> PROBLEM REQUIREMENTS
Please repeat exactly the lines below from the line with "de SGA por pressão política par" to the line with "ús intensiu en restaurants, hotels, bars i", including both, and leave out every picture.

(RECORDS begins)

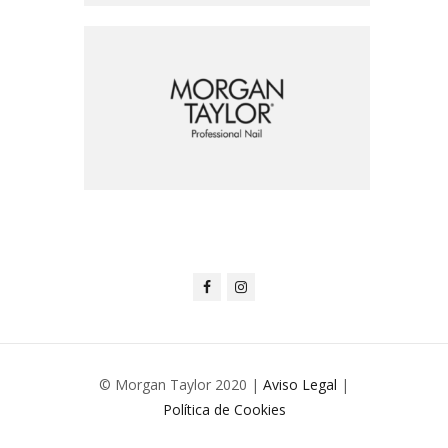
© Morgan Taylor 2020 |
Aviso Legal
|
Política de Cookies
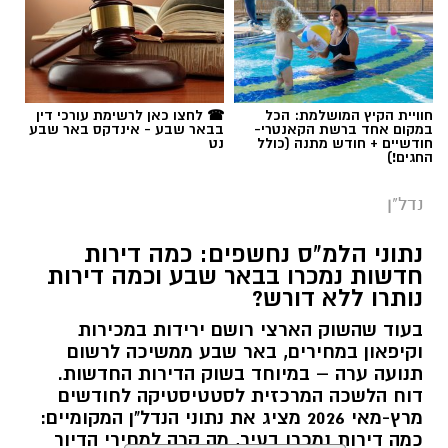
חוויית הקיץ המושלמת: הכל
☎ לחצו כאן לרשימת עורכי דין
במקום אחד ברשת הקאנטרי-
בבאר שבע - אינדקס באר שבע
חודשיים + חודש מתנה (כולל
נט
החגים!)
נדל"ן
נתוני הלמ"ס נחשפים: כמה דירות
חדשות נמכרו בבאר שבע וכמה דירות
נותרו ללא דורש?
בעוד שהשוק הארצי רושם ירידות במכירות
וקיפאון במחירים, באר שבע ממשיכה לרשום
תנועה ערה – במיוחד בשוק הדירות החדשות.
דוח הלשכה המרכזית לסטטיסטיקה לחודשים
מרץ-מאי 2026 מציג את נתוני הנדל"ן המקומיים:
כמה דירות נמכרו בעיר, מה קרה למחירי הדיור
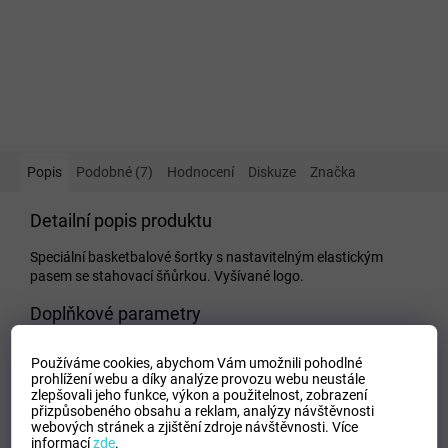
Popis
Podobné (7)
Hodnocení
Diskuze
Značka
Detailní popis produktu
Speciální basketbalové šortky s nastavitelným elastickým
pasem se stahovací šňůrkou. Vyšívané logo.
Doplňkové parametry
Kategorie
:
Dětské kraťasy a šortky
Používáme cookies, abychom Vám umožnili pohodlné
EAN
:
Zvolte variantu
prohlížení webu a díky analýze provozu webu neustále
zlepšovali jeho funkce, výkon a použitelnost,
zobrazení
Tipo Mdelo
:
T
přizpůsobeného obsahu a reklam, analýzy návštěvnosti
Composicion
:
100% Polyester
webových stránek a zjištění zdroje návštěvnosti.
Více
informací
zde
.
Modelo
:
101648.200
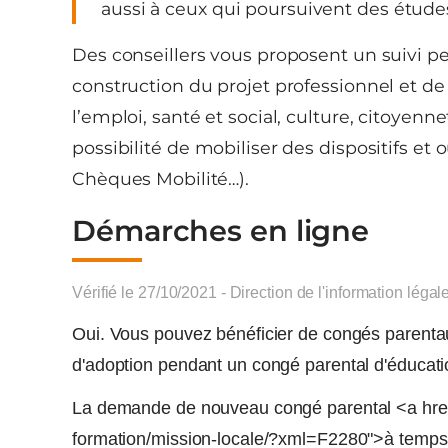
aussi à ceux qui poursuivent des études
Des conseillers vous proposent un suivi per
construction du projet professionnel et 
l’emploi, santé et social, culture, citoyennet
possibilité de mobiliser des dispositifs et 
Chèques Mobilité…).
Démarches en ligne
Vérifié le 27/10/2021 - Direction de l'information légal
Oui. Vous pouvez bénéficier de congés parenta
d'adoption pendant un congé parental d'éducati
La demande de nouveau congé parental <a href=
formation/mission-locale/?xml=F2280">à temps pl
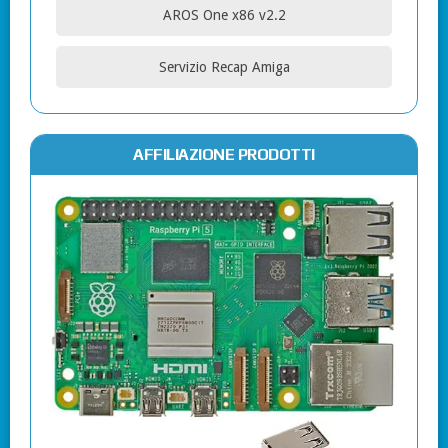
AROS One x86 v2.2
Servizio Recap Amiga
AFFILIAZIONE PRODOTTI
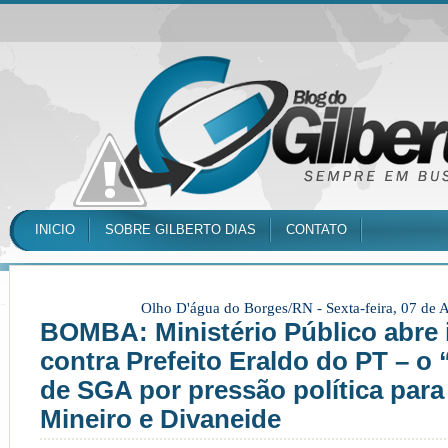
INICIO
SOBRE GILBERTO DIAS
CONTATO
Olho D'água do Borges/RN -
Sexta-feira, 07 de
BOMBA: Ministério Público abre 
contra Prefeito Eraldo do PT – 
de SGA por pressão política par
Mineiro e Divaneide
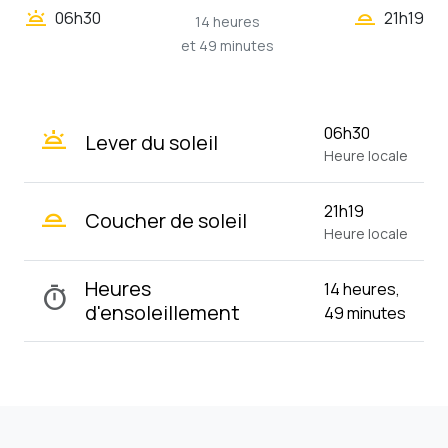
wb_twilight_2
wb_twilight
06h30
21h19
14 heures
et 49 minutes
wb_twilight
06h30
Lever du soleil
Heure locale
wb_twilight_2
21h19
Coucher de soleil
Heure locale
Heures
14 heures,
timer
d'ensoleillement
49 minutes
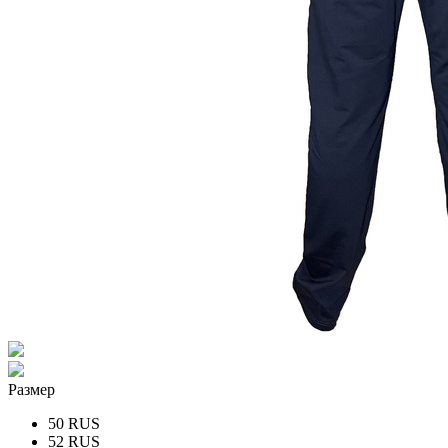
Размер
50 RUS
52 RUS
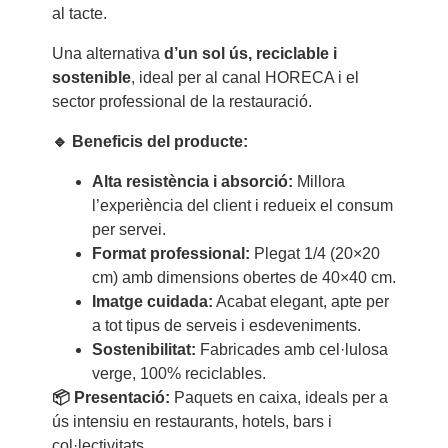
al tacte.
Una alternativa
d’un sol ús, reciclable i
sostenible
, ideal per al canal HORECA i el
sector professional de la restauració.
🔹 Beneficis del producte:
Alta resistència i absorció:
Millora
l’experiència del client i redueix el consum
per servei.
Format professional:
Plegat 1/4 (20×20
cm) amb dimensions obertes de 40×40 cm.
Imatge cuidada:
Acabat elegant, apte per
a tot tipus de serveis i esdeveniments.
Sostenibilitat:
Fabricades amb cel·lulosa
verge, 100% reciclables.
📦 Presentació:
Paquets en caixa, ideals per a
ús intensiu en restaurants, hotels, bars i
col·lectivitats.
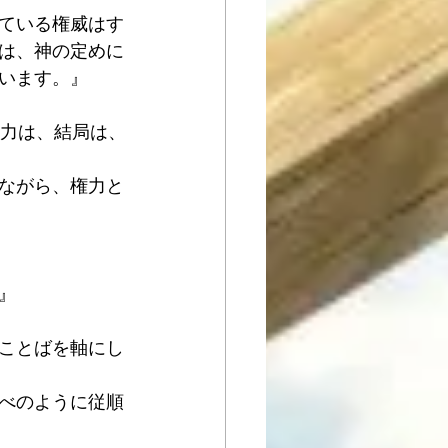
ている権威はす
は、神の定めに
います。』
権力は、結局は、
ながら、権力と
』
ことばを軸にし
べのように従順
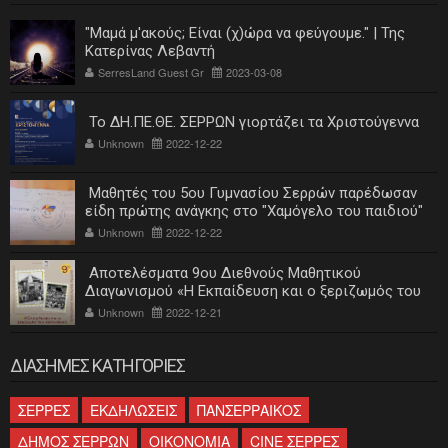
"Μαμά μ'ακούς; Είναι (χ)ώρα να φεύγουμε." | Της
Κατερίνας Λεβαντή
SerresLand Guest Gr
2023-03-08
Το ΔΗ.ΠΕ.ΘΕ. ΣΕΡΡΩΝ γιορτάζει τα Χριστούγεννα
Unknown
2022-12-22
Μαθητές του 5ου Γυμνασίου Σερρών παρέδωσαν
είδη πρώτης ανάγκης στο "Χαμόγελο του παιδιού"
Unknown
2022-12-22
Αποτελέσματα 9ου Διεθνούς Μαθητικού
Διαγωνισμού «Η Εκπαίδευση και ο ξεριζωμός του
ελληνισμού»
Unknown
2022-12-21
ΔΙΑΣΗΜΕΣ ΚΑΤΗΓΟΡΙΕΣ
ΣΕΡΡΕΣ
ΕΚΔΗΛΩΣΕΙΣ
ΠΑΝΣΕΡΡΑΙΚΟΣ
ΔΗΜΟΣ ΣΕΡΡΩΝ
ΟΙΚΟΝΟΜΙΑ
CINE ΣΕΡΡΕΣ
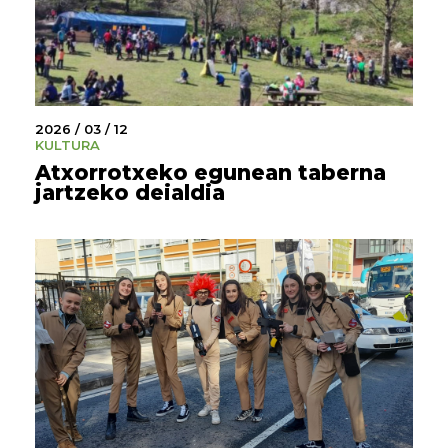
2026 / 03 / 12
KULTURA
Atxorrotxeko egunean taberna
jartzeko deialdia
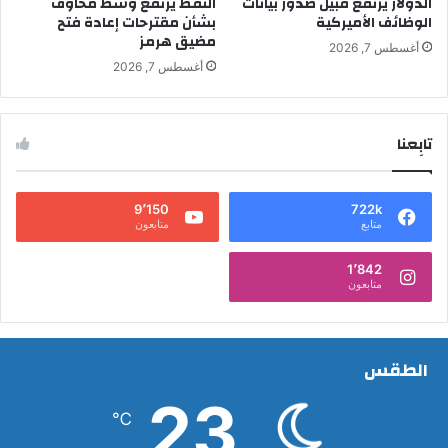
الدولار يرتفع قبيل صدور بيانات
النفط يرتفع وسط مخاوف
الوظائف الأميركية
بشأن مقترحات إعادة فتح
مضيق هرمز
أغسطس 7, 2026
أغسطس 7, 2026
تابِعنا
9٬150
722k
متابع
متابعون
1٬842
متابعون
الطقس
23
℃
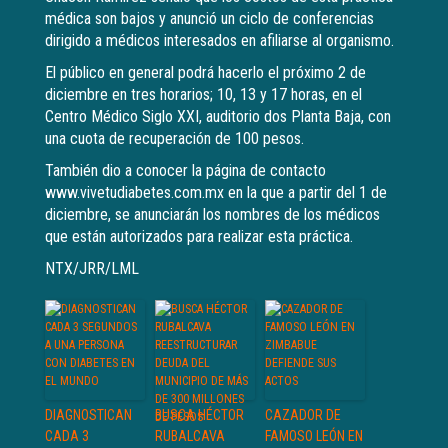
médica son bajos y anunció un ciclo de conferencias
dirigido a médicos interesados en afiliarse al organismo.
El público en general podrá hacerlo el próximo 2 de
diciembre en tres horarios; 10, 13 y 17 horas, en el
Centro Médico Siglo XXI, auditorio dos Planta Baja, con
una cuota de recuperación de 100 pesos.
También dio a conocer la página de contacto
www.vivetudiabetes.com.mx en la que a partir del 1 de
diciembre, se anunciarán los nombres de los médicos
que están autorizados para realizar esta práctica.
NTX/JRR/LML
DIAGNOSTICAN
BUSCA HÉCTOR
CAZADOR DE
CADA 3
RUBALCAVA
FAMOSO LEÓN EN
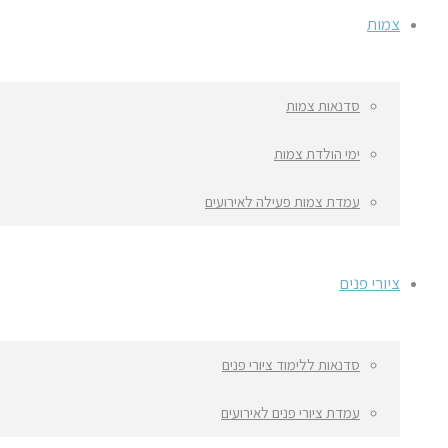
צמות
סדנאות צמות
ימי הולדת צמות
עמדת צמות פעילה לאירועים
ציורי פנים
סדנאות ללימוד ציורי פנים
עמדת ציורי פנים לאירועים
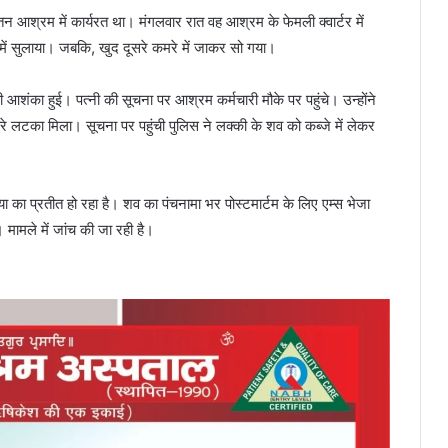
ेतन आश्रम में कार्यरत था। मंगलवार रात वह आश्रम के फेमली क्वार्टर में
में सुलाया। जबकि, खुद दूसरे कमरे में जाकर सो गया।
 आशंका हुई। पत्नी की सूचना पर आश्रम कर्मचारी मौके पर पहुंचे। उन्होंने
रे लटका मिला। सूचना पर पहुंची पुलिस ने लक्की के शव को कब्जे में लेकर
्या का प्रतीत हो रहा है। शव का पंचनामा भर पोस्टमार्टम के लिए एम्स भेजा
े। मामले में जांच की जा रही है।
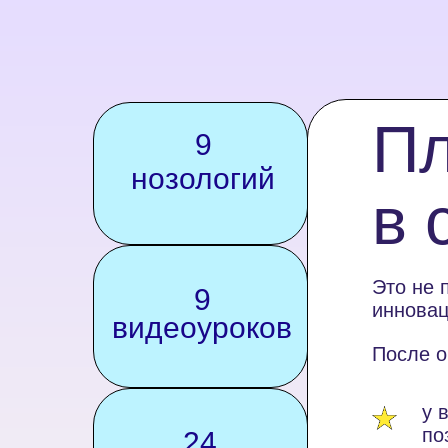
Пл
9
нозологий
в 
Это не 
9
инновац
видеоуроков
После о
у 
по
24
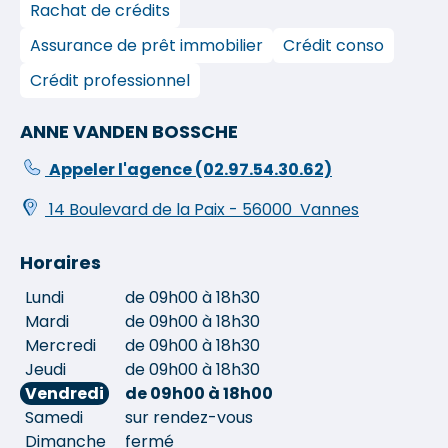
Rachat de crédits
Assurance de prêt immobilier
Crédit conso
Crédit professionnel
ANNE VANDEN BOSSCHE
Appeler l'agence
(02.97.54.30.62)
14 Boulevard de la Paix
-
56000
Vannes
Horaires
Lundi
de 09h00 à 18h30
Mardi
de 09h00 à 18h30
Mercredi
de 09h00 à 18h30
Jeudi
de 09h00 à 18h30
Vendredi
de 09h00 à 18h00
Samedi
sur rendez-vous
Dimanche
fermé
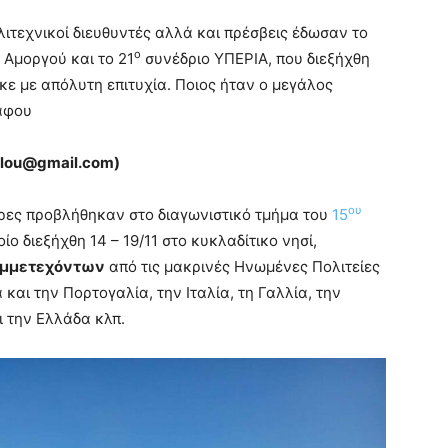
ιτεχνικοί διευθυντές αλλά και πρέσβεις έδωσαν το
ο
Αμοργού και το 21
συνέδριο ΥΠΕΡΙΑ, που διεξήχθη
κε με απόλυτη επιτυχία. Ποιος ήταν ο μεγάλος
ράφου
ulou@
gmail.
com)
ου
ώρες προβλήθηκαν στο διαγωνιστικό τμήμα του
15
ποίο διεξήχθη 14 – 19/11 στο κυκλαδίτικο νησί,
συμμετεχόντων
από τις μακρινές Ηνωμένες Πολιτείες
 και την Πορτογαλία, την Ιταλία, τη Γαλλία, την
ι την Ελλάδα κλπ.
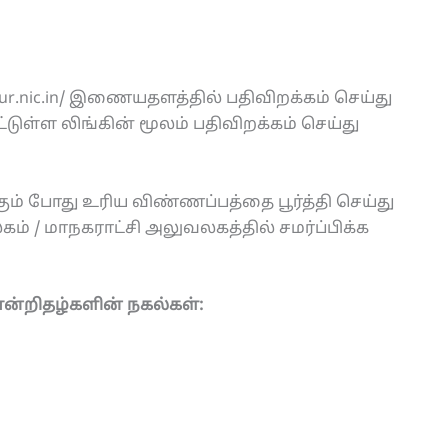
ur.nic.in/ இணையதளத்தில் பதிவிறக்கம் செய்து
ுள்ள லிங்கின் மூலம் பதிவிறக்கம் செய்து
ும் போது உரிய விண்ணப்பத்தை பூர்த்தி செய்து
 / மாநகராட்சி அலுவலகத்தில் சமர்ப்பிக்க
ன்றிதழ்களின் நகல்கள்:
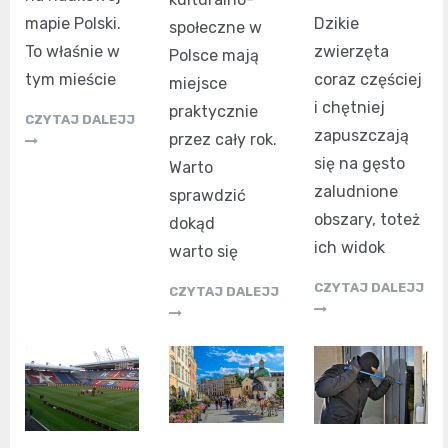
Dzikie
mapie Polski.
społeczne w
zwierzęta
To właśnie w
Polsce mają
coraz częściej
tym mieście
miejsce
i chętniej
praktycznie
CZYTAJ DALEJJ
zapuszczają
przez cały rok.
się na gęsto
Warto
zaludnione
sprawdzić
obszary, toteż
dokąd
ich widok
warto się
CZYTAJ DALEJJ
CZYTAJ DALEJJ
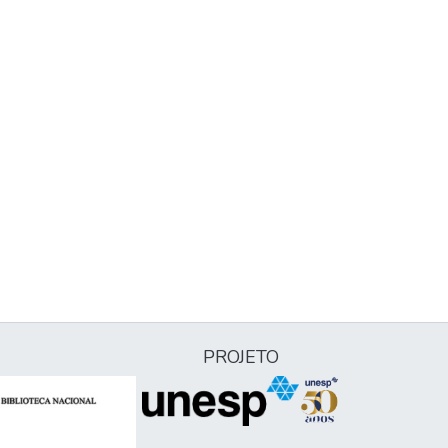
PROJETO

(RECORDS ends)

> ANSWER BELOW
de SGA por pressão política par
Mineiro e Divaneide
wb_twilight_2
wb_twilight
06h30
21h19
14 heures
et 49 minutes
wb_twilight
06h30
Lever du soleil
Heure locale
wb_twilight_2
21h19
Coucher de soleil
Heure locale
Heures
14 heures,
timer
d'ensoleillement
49 minutes
Размер
50 RUS
52 RUS
al tacte.
Una alternativa
d’un sol ús, reciclable i
sostenible
, ideal per al canal HORECA i el
sector professional de la restauració.
🔹 Beneficis del producte:
Alta resistència i absorció:
Millora
l’experiència del client i redueix el consum
per servei.
Format professional:
Plegat 1/4 (20×20
cm) amb dimensions obertes de 40×40 cm.
Imatge cuidada:
Acabat elegant, apte per
a tot tipus de serveis i esdeveniments.
Sostenibilitat:
Fabricades amb cel·lulosa
verge, 100% reciclables.
📦 Presentació:
Paquets en caixa, ideals per a
ús intensiu en restaurants, hotels, bars i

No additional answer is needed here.